Problem to solve:
What is needed is a verbatim copy of every record below, with the pictures left out.

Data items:
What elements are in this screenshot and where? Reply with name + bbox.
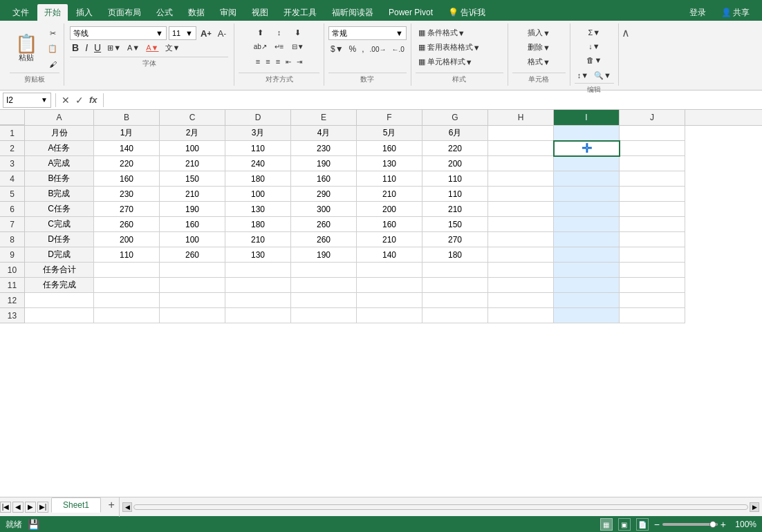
cell-I11[interactable] — [554, 278, 620, 293]
cell-B4[interactable]: 160 — [94, 171, 160, 187]
cell-G4[interactable]: 110 — [422, 171, 488, 187]
cell-E11[interactable] — [291, 278, 357, 293]
cell-F12[interactable] — [357, 293, 422, 308]
zoom-slider[interactable] — [662, 523, 718, 526]
cell-J8[interactable] — [620, 232, 685, 247]
fill-color-button[interactable]: A▼ — [125, 41, 142, 54]
cell-C12[interactable] — [160, 293, 225, 308]
cell-D11[interactable] — [225, 278, 291, 293]
zoom-decrease-button[interactable]: − — [654, 519, 660, 530]
cell-F4[interactable]: 110 — [357, 171, 422, 187]
ribbon-collapse[interactable]: ∧ — [619, 23, 633, 86]
cell-J3[interactable] — [620, 156, 685, 171]
cell-C2[interactable]: 100 — [160, 141, 225, 156]
tab-nav-prev[interactable]: ◀ — [12, 502, 24, 513]
col-header-D[interactable]: D — [225, 110, 291, 125]
paste-button[interactable]: 📋 粘贴 — [10, 26, 43, 71]
cell-F11[interactable] — [357, 278, 422, 293]
menu-review[interactable]: 审阅 — [213, 4, 243, 21]
sheet-tab-sheet1[interactable]: Sheet1 — [51, 497, 101, 513]
cell-I5[interactable] — [554, 187, 620, 202]
zoom-control[interactable]: − + — [654, 519, 726, 530]
cell-G7[interactable]: 150 — [422, 217, 488, 232]
cell-E3[interactable]: 190 — [291, 156, 357, 171]
row-header-11[interactable]: 11 — [0, 278, 25, 293]
cell-I4[interactable] — [554, 171, 620, 187]
cell-G1[interactable]: 6月 — [422, 126, 488, 141]
col-header-F[interactable]: F — [357, 110, 422, 125]
cell-F3[interactable]: 130 — [357, 156, 422, 171]
bold-button[interactable]: B — [70, 41, 81, 54]
cell-F2[interactable]: 160 — [357, 141, 422, 156]
cell-F10[interactable] — [357, 263, 422, 278]
cell-J11[interactable] — [620, 278, 685, 293]
col-header-C[interactable]: C — [160, 110, 225, 125]
menu-formula[interactable]: 公式 — [149, 4, 180, 21]
row-header-6[interactable]: 6 — [0, 202, 25, 217]
cell-E9[interactable]: 190 — [291, 247, 357, 263]
conditional-format-button[interactable]: ▦ 条件格式▼ — [416, 26, 503, 39]
cell-A6[interactable]: C任务 — [25, 202, 94, 217]
cell-G8[interactable]: 270 — [422, 232, 488, 247]
cell-F5[interactable]: 210 — [357, 187, 422, 202]
cell-G10[interactable] — [422, 263, 488, 278]
row-header-3[interactable]: 3 — [0, 156, 25, 171]
cell-J1[interactable] — [620, 126, 685, 141]
menu-layout[interactable]: 页面布局 — [101, 4, 148, 21]
font-size-select[interactable]: 11 ▼ — [169, 26, 196, 40]
cell-D1[interactable]: 3月 — [225, 126, 291, 141]
row-header-5[interactable]: 5 — [0, 187, 25, 202]
border-button[interactable]: ⊞▼ — [105, 41, 123, 54]
cell-F8[interactable]: 210 — [357, 232, 422, 247]
cell-J7[interactable] — [620, 217, 685, 232]
cell-E10[interactable] — [291, 263, 357, 278]
cell-F6[interactable]: 200 — [357, 202, 422, 217]
align-right-button[interactable]: ≡ — [274, 55, 282, 68]
currency-button[interactable]: $▼ — [328, 43, 346, 55]
cell-H7[interactable] — [488, 217, 554, 232]
copy-button[interactable]: 📋 — [46, 43, 59, 55]
menu-powerpivot[interactable]: Power Pivot — [382, 4, 440, 21]
cell-I2[interactable]: ✛ — [554, 141, 620, 156]
comma-button[interactable]: , — [360, 43, 366, 55]
insert-function-button[interactable]: fx — [88, 95, 99, 105]
cell-H6[interactable] — [488, 202, 554, 217]
view-normal-button[interactable]: ▦ — [600, 518, 613, 531]
cell-C13[interactable] — [160, 308, 225, 323]
cell-E8[interactable]: 260 — [291, 232, 357, 247]
menu-file[interactable]: 文件 — [6, 4, 36, 21]
cell-J13[interactable] — [620, 308, 685, 323]
cell-B3[interactable]: 220 — [94, 156, 160, 171]
cell-B1[interactable]: 1月 — [94, 126, 160, 141]
format-painter-button[interactable]: 🖌 — [46, 58, 59, 70]
cell-A11[interactable]: 任务完成 — [25, 278, 94, 293]
tab-nav-last[interactable]: ▶| — [37, 502, 48, 513]
cell-A4[interactable]: B任务 — [25, 171, 94, 187]
row-header-10[interactable]: 10 — [0, 263, 25, 278]
cell-C3[interactable]: 210 — [160, 156, 225, 171]
cell-B9[interactable]: 110 — [94, 247, 160, 263]
cell-H2[interactable] — [488, 141, 554, 156]
horizontal-scrollbar[interactable]: ◀ ▶ — [119, 497, 762, 517]
cell-D6[interactable]: 130 — [225, 202, 291, 217]
menu-home[interactable]: 开始 — [37, 4, 68, 21]
cell-H10[interactable] — [488, 263, 554, 278]
cell-G12[interactable] — [422, 293, 488, 308]
cell-J2[interactable] — [620, 141, 685, 156]
cell-H8[interactable] — [488, 232, 554, 247]
find-button[interactable]: 🔍▼ — [592, 69, 613, 82]
cell-A8[interactable]: D任务 — [25, 232, 94, 247]
h-scroll-left[interactable]: ◀ — [122, 502, 132, 512]
row-header-8[interactable]: 8 — [0, 232, 25, 247]
sort-button[interactable]: ↕▼ — [575, 69, 591, 82]
cell-A10[interactable]: 任务合计 — [25, 263, 94, 278]
cell-B13[interactable] — [94, 308, 160, 323]
cell-G3[interactable]: 200 — [422, 156, 488, 171]
font-shrink-button[interactable]: A- — [216, 27, 228, 39]
cell-J5[interactable] — [620, 187, 685, 202]
cell-I6[interactable] — [554, 202, 620, 217]
col-header-B[interactable]: B — [94, 110, 160, 125]
cell-C11[interactable] — [160, 278, 225, 293]
cell-B7[interactable]: 260 — [94, 217, 160, 232]
cell-E12[interactable] — [291, 293, 357, 308]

The answer:
What elements are in this screenshot and where? Reply with name + bbox.
cell-I11[interactable] — [554, 278, 620, 293]
cell-B4[interactable]: 160 — [94, 171, 160, 187]
cell-G4[interactable]: 110 — [422, 171, 488, 187]
cell-E11[interactable] — [291, 278, 357, 293]
cell-F12[interactable] — [357, 293, 422, 308]
zoom-slider[interactable] — [662, 523, 718, 526]
cell-J8[interactable] — [620, 232, 685, 247]
fill-color-button[interactable]: A▼ — [125, 41, 142, 54]
cell-C12[interactable] — [160, 293, 225, 308]
cell-D11[interactable] — [225, 278, 291, 293]
zoom-decrease-button[interactable]: − — [654, 519, 660, 530]
cell-F4[interactable]: 110 — [357, 171, 422, 187]
ribbon-collapse[interactable]: ∧ — [619, 23, 633, 86]
cell-J3[interactable] — [620, 156, 685, 171]
cell-C2[interactable]: 100 — [160, 141, 225, 156]
tab-nav-prev[interactable]: ◀ — [12, 502, 24, 513]
col-header-D[interactable]: D — [225, 110, 291, 125]
paste-button[interactable]: 📋 粘贴 — [10, 26, 43, 71]
cell-F11[interactable] — [357, 278, 422, 293]
menu-review[interactable]: 审阅 — [213, 4, 243, 21]
sheet-tab-sheet1[interactable]: Sheet1 — [51, 497, 101, 513]
cell-I5[interactable] — [554, 187, 620, 202]
zoom-control[interactable]: − + — [654, 519, 726, 530]
cell-G7[interactable]: 150 — [422, 217, 488, 232]
cell-E3[interactable]: 190 — [291, 156, 357, 171]
row-header-11[interactable]: 11 — [0, 278, 25, 293]
cell-I4[interactable] — [554, 171, 620, 187]
cell-G1[interactable]: 6月 — [422, 126, 488, 141]
col-header-F[interactable]: F — [357, 110, 422, 125]
cell-F3[interactable]: 130 — [357, 156, 422, 171]
bold-button[interactable]: B — [70, 41, 81, 54]
cell-F2[interactable]: 160 — [357, 141, 422, 156]
cell-F10[interactable] — [357, 263, 422, 278]
cell-J11[interactable] — [620, 278, 685, 293]
col-header-C[interactable]: C — [160, 110, 225, 125]
menu-formula[interactable]: 公式 — [149, 4, 180, 21]
row-header-6[interactable]: 6 — [0, 202, 25, 217]
cell-E9[interactable]: 190 — [291, 247, 357, 263]
conditional-format-button[interactable]: ▦ 条件格式▼ — [416, 26, 503, 39]
cell-A6[interactable]: C任务 — [25, 202, 94, 217]
cell-G8[interactable]: 270 — [422, 232, 488, 247]
cell-F5[interactable]: 210 — [357, 187, 422, 202]
cell-G10[interactable] — [422, 263, 488, 278]
row-header-3[interactable]: 3 — [0, 156, 25, 171]
cell-J1[interactable] — [620, 126, 685, 141]
menu-layout[interactable]: 页面布局 — [101, 4, 148, 21]
font-size-select[interactable]: 11 ▼ — [169, 26, 196, 40]
cell-D1[interactable]: 3月 — [225, 126, 291, 141]
row-header-5[interactable]: 5 — [0, 187, 25, 202]
border-button[interactable]: ⊞▼ — [105, 41, 123, 54]
cell-F8[interactable]: 210 — [357, 232, 422, 247]
cell-J7[interactable] — [620, 217, 685, 232]
cell-E10[interactable] — [291, 263, 357, 278]
cell-F6[interactable]: 200 — [357, 202, 422, 217]
align-right-button[interactable]: ≡ — [274, 55, 282, 68]
currency-button[interactable]: $▼ — [328, 43, 346, 55]
cell-H7[interactable] — [488, 217, 554, 232]
copy-button[interactable]: 📋 — [46, 43, 59, 55]
menu-powerpivot[interactable]: Power Pivot — [382, 4, 440, 21]
cell-I2[interactable]: ✛ — [554, 141, 620, 156]
comma-button[interactable]: , — [360, 43, 366, 55]
insert-function-button[interactable]: fx — [88, 95, 99, 105]
cell-H6[interactable] — [488, 202, 554, 217]
view-normal-button[interactable]: ▦ — [600, 518, 613, 531]
cell-C13[interactable] — [160, 308, 225, 323]
cell-E8[interactable]: 260 — [291, 232, 357, 247]
menu-file[interactable]: 文件 — [6, 4, 36, 21]
cell-J13[interactable] — [620, 308, 685, 323]
cell-B3[interactable]: 220 — [94, 156, 160, 171]
cell-B1[interactable]: 1月 — [94, 126, 160, 141]
format-painter-button[interactable]: 🖌 — [46, 58, 59, 70]
cell-A11[interactable]: 任务完成 — [25, 278, 94, 293]
tab-nav-last[interactable]: ▶| — [37, 502, 48, 513]
cell-A4[interactable]: B任务 — [25, 171, 94, 187]
row-header-10[interactable]: 10 — [0, 263, 25, 278]
cell-C3[interactable]: 210 — [160, 156, 225, 171]
cell-B9[interactable]: 110 — [94, 247, 160, 263]
cell-H2[interactable] — [488, 141, 554, 156]
horizontal-scrollbar[interactable]: ◀ ▶ — [119, 497, 762, 517]
cell-D6[interactable]: 130 — [225, 202, 291, 217]
menu-home[interactable]: 开始 — [37, 4, 68, 21]
cell-H10[interactable] — [488, 263, 554, 278]
cell-G12[interactable] — [422, 293, 488, 308]
cell-J2[interactable] — [620, 141, 685, 156]
cell-H8[interactable] — [488, 232, 554, 247]
find-button[interactable]: 🔍▼ — [592, 69, 613, 82]
cell-A8[interactable]: D任务 — [25, 232, 94, 247]
h-scroll-left[interactable]: ◀ — [122, 502, 132, 512]
row-header-8[interactable]: 8 — [0, 232, 25, 247]
sort-button[interactable]: ↕▼ — [575, 69, 591, 82]
cell-A10[interactable]: 任务合计 — [25, 263, 94, 278]
cell-B13[interactable] — [94, 308, 160, 323]
cell-G3[interactable]: 200 — [422, 156, 488, 171]
font-shrink-button[interactable]: A- — [216, 27, 228, 39]
cell-J5[interactable] — [620, 187, 685, 202]
cell-I6[interactable] — [554, 202, 620, 217]
col-header-B[interactable]: B — [94, 110, 160, 125]
cell-C11[interactable] — [160, 278, 225, 293]
cell-B7[interactable]: 260 — [94, 217, 160, 232]
cell-E12[interactable] — [291, 293, 357, 308]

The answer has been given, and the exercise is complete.